Stored data:
=== Section Start ===

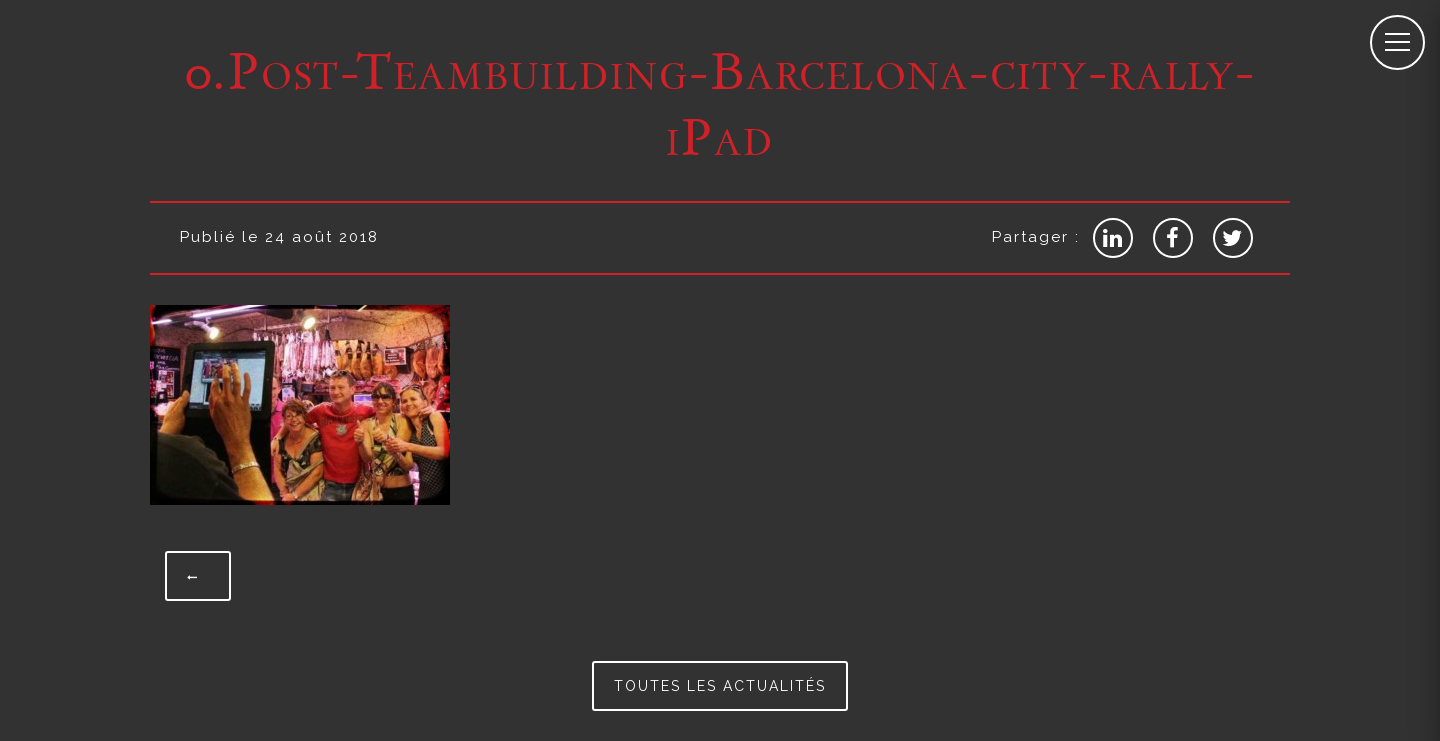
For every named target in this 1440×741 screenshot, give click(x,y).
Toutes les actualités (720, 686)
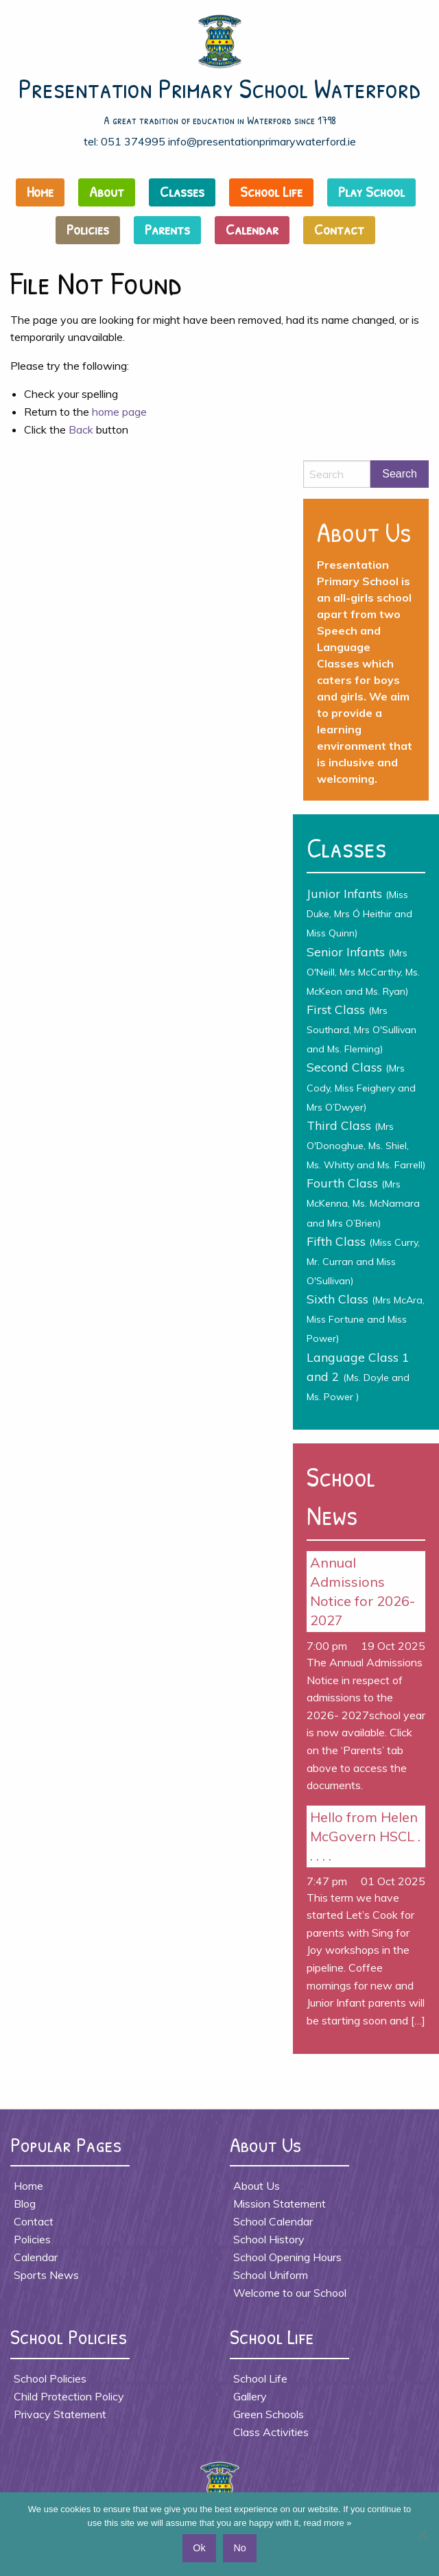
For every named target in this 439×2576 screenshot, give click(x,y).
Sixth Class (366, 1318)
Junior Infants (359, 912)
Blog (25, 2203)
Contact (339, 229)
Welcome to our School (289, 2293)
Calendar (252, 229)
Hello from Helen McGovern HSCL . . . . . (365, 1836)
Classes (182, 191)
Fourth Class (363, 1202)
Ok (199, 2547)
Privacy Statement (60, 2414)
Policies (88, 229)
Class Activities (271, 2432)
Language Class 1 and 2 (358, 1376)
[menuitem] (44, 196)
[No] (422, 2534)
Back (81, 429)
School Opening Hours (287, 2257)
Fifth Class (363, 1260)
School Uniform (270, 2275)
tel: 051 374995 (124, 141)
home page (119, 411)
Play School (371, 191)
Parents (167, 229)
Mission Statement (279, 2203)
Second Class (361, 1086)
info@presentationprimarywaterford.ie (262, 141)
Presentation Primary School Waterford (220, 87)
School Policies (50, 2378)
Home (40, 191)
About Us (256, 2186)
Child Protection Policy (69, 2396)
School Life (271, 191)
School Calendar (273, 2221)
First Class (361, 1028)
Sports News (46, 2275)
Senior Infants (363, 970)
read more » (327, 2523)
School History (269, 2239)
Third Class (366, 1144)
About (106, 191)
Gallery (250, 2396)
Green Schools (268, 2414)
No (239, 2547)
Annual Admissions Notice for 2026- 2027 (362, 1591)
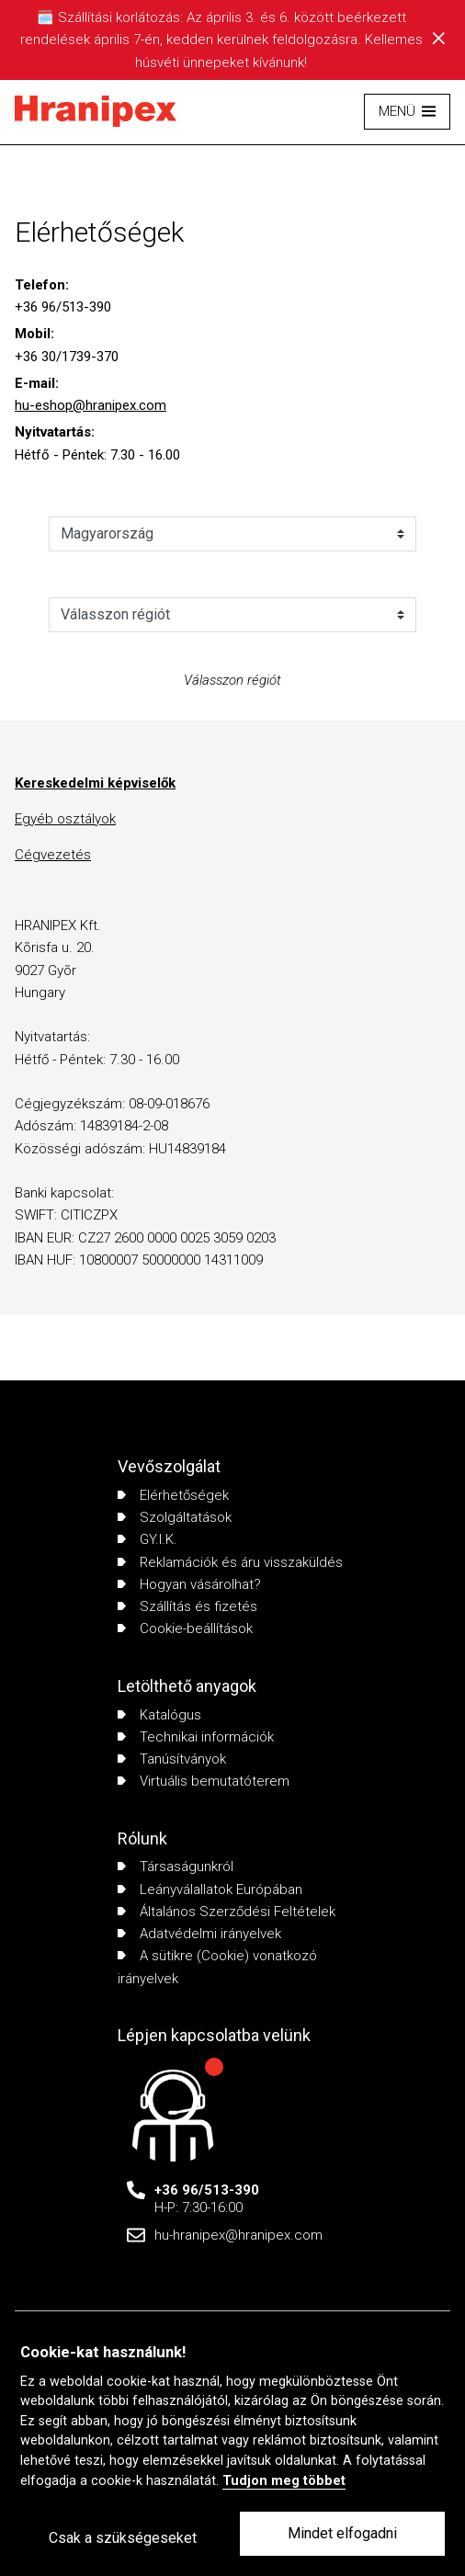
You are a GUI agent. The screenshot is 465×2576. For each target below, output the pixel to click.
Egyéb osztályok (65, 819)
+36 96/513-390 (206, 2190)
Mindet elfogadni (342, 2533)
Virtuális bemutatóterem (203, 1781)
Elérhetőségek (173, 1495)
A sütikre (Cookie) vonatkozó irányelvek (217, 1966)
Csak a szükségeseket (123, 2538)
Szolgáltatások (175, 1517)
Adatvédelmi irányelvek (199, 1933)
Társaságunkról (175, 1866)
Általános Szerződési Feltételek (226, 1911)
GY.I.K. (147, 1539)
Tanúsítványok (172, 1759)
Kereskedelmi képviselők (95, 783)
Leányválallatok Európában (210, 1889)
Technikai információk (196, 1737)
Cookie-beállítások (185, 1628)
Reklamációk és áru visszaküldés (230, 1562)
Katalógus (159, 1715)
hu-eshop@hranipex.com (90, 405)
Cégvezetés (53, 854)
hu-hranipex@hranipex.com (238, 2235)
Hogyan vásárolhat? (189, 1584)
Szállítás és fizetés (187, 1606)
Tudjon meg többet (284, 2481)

=== Section End ===

YOUR GOAL
Return exactly the lines from the one with "For every named target in this 439×2576" through the last line of the entries above, both ends included. No pictures may appear in the copy.

REPLY
For every named target in this 439×2576 screenshot, give click(x,y).
Sixth Class (366, 1318)
Junior Infants (359, 912)
Blog (25, 2203)
Contact (339, 229)
Welcome to our School (289, 2293)
Calendar (252, 229)
Hello from Helen McGovern HSCL . . . . . (365, 1836)
Classes (182, 191)
Fourth Class (363, 1202)
Ok (199, 2547)
Privacy Statement (60, 2414)
Policies (88, 229)
Class Activities (271, 2432)
Language Class 1 and 2 (358, 1376)
[menuitem] (44, 196)
[No] (422, 2534)
Back (81, 429)
School Opening Hours (287, 2257)
Fifth Class (363, 1260)
School Uniform (270, 2275)
tel: 051 374995 (124, 141)
home page (119, 411)
Play School (371, 191)
Parents (167, 229)
Mission Statement (279, 2203)
Second Class (361, 1086)
info@presentationprimarywaterford.ie (262, 141)
Presentation Primary School Waterford (220, 87)
School Policies (50, 2378)
Home (40, 191)
About Us (256, 2186)
Child Protection Policy (69, 2396)
School Life (271, 191)
School Calendar (273, 2221)
First Class (361, 1028)
Sports News (46, 2275)
Senior Infants (363, 970)
read more » (327, 2523)
School History (269, 2239)
Third Class (366, 1144)
About (106, 191)
Gallery (250, 2396)
Green Schools (268, 2414)
No (239, 2547)
Annual Admissions Notice for 2026- 2027 (362, 1591)
You are a GUI agent. The screenshot is 465×2576. For each target below, output the pixel to click.
Egyéb osztályok (65, 819)
+36 96/513-390 (206, 2190)
Mindet elfogadni (342, 2533)
Virtuális bemutatóterem (203, 1781)
Elérhetőségek (173, 1495)
A sütikre (Cookie) vonatkozó irányelvek (217, 1966)
Csak a szükségeseket (123, 2538)
Szolgáltatások (175, 1517)
Adatvédelmi irányelvek (199, 1933)
Társaságunkról (175, 1866)
Általános Szerződési Feltételek (226, 1911)
GY.I.K. (147, 1539)
Tanúsítványok (172, 1759)
Kereskedelmi képviselők (95, 783)
Leányválallatok Európában (210, 1889)
Technikai információk (196, 1737)
Cookie-beállítások (185, 1628)
Reklamációk és áru visszaküldés (230, 1562)
Katalógus (159, 1715)
hu-eshop@hranipex.com (90, 405)
Cégvezetés (53, 854)
hu-hranipex@hranipex.com (238, 2235)
Hogyan vásárolhat? (189, 1584)
Szállítás és fizetés (187, 1606)
Tudjon meg többet (284, 2481)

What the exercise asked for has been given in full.